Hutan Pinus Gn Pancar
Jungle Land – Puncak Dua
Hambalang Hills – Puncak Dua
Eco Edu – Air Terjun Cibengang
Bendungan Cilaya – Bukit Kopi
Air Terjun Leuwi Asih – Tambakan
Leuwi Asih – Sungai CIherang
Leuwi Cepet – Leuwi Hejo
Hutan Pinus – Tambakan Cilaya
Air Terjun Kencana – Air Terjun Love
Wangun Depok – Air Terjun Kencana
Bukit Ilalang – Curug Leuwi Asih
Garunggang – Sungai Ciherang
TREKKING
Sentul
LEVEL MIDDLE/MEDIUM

--

Once more, print all the records exactly.

Hutan Pinus Gn Pancar
Jungle Land – Puncak Dua
Hambalang Hills – Puncak Dua
Eco Edu – Air Terjun Cibengang
Bendungan Cilaya – Bukit Kopi
Air Terjun Leuwi Asih – Tambakan
Leuwi Asih – Sungai CIherang
Leuwi Cepet – Leuwi Hejo
Hutan Pinus – Tambakan Cilaya
Air Terjun Kencana – Air Terjun Love
Wangun Depok – Air Terjun Kencana
Bukit Ilalang – Curug Leuwi Asih
Garunggang – Sungai Ciherang
TREKKING
Sentul
LEVEL MIDDLE/MEDIUM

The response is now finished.